Electronic transition from graphite to graphene via controlled movement of the top layer with scanning tunneling microscopy

TL;DR

This study demonstrates controlled electronic and structural transitions in graphite to graphene using electrostatic manipulation with STM, revealing tunable symmetry changes and layer displacements validated by DFT calculations.

Contribution

It introduces a method to reversibly and irreversibly control the top layer of graphite, enabling systematic study of the transition to graphene at atomic resolution.

Findings

Reversible and irreversible layer movements observed

Transition from triangular to hexagonal symmetry controlled

DFT confirms vertical and horizontal layer displacements

Abstract

A series of measurements using a technique called electrostatic-manipulation scanning tunneling microscopy (EM-STM) were performed on a highly-oriented pyrolytic graphite surface.

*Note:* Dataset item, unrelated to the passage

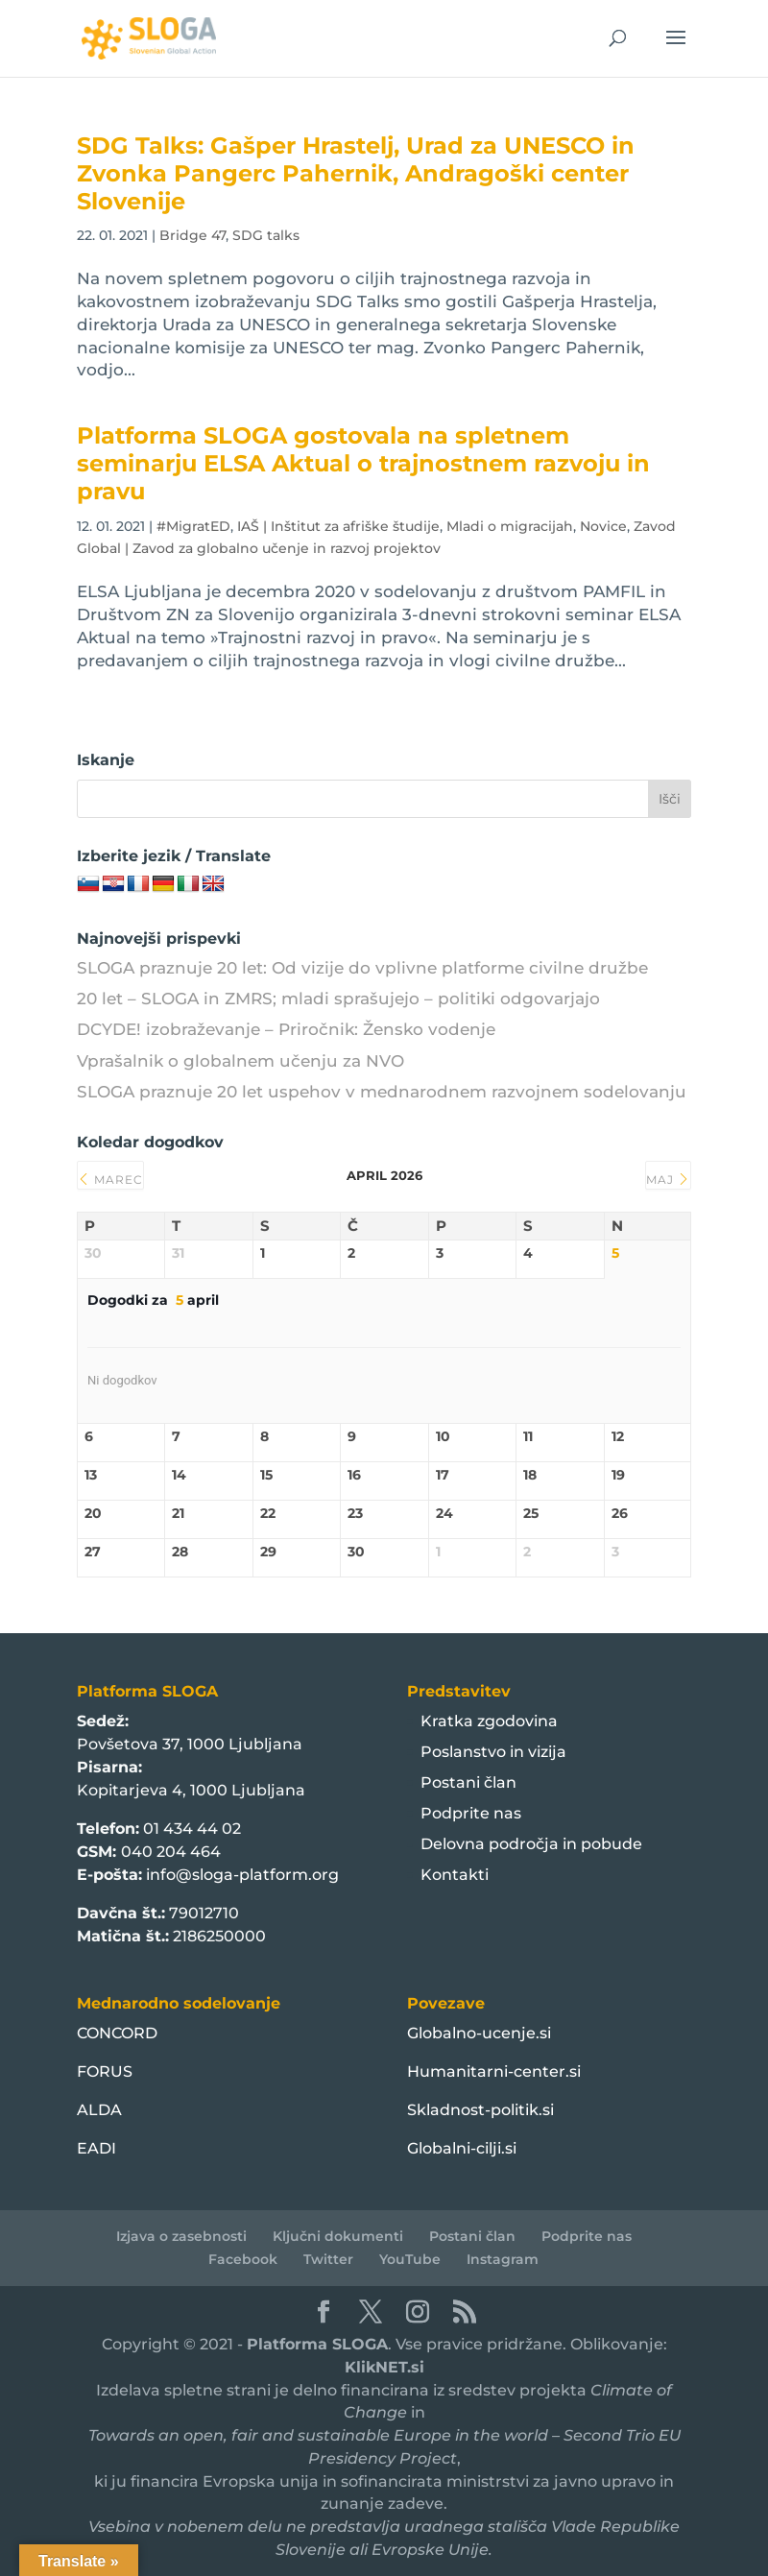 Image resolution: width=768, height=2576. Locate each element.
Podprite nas (470, 1813)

The electrostatic interaction between the STM tip and the sample can be tuned to produce both reversible and irreversible large-scale movement of the graphite surface. Under this influence, atomic-resolution STM images reveal that a continuous electronic transition from triangular symmetry, where only alternate atoms are imaged, to hexagonal symmetry can be systematically controlled. Density functional theory (DFT) calculations reveal that this transition can be related to vertical displacements of the top layer of graphite relative to the bulk. Evidence for horizontal shifts in the top layer of graphite is also presented. Excellent agreement is found between experimental STM images and those simulated using DFT.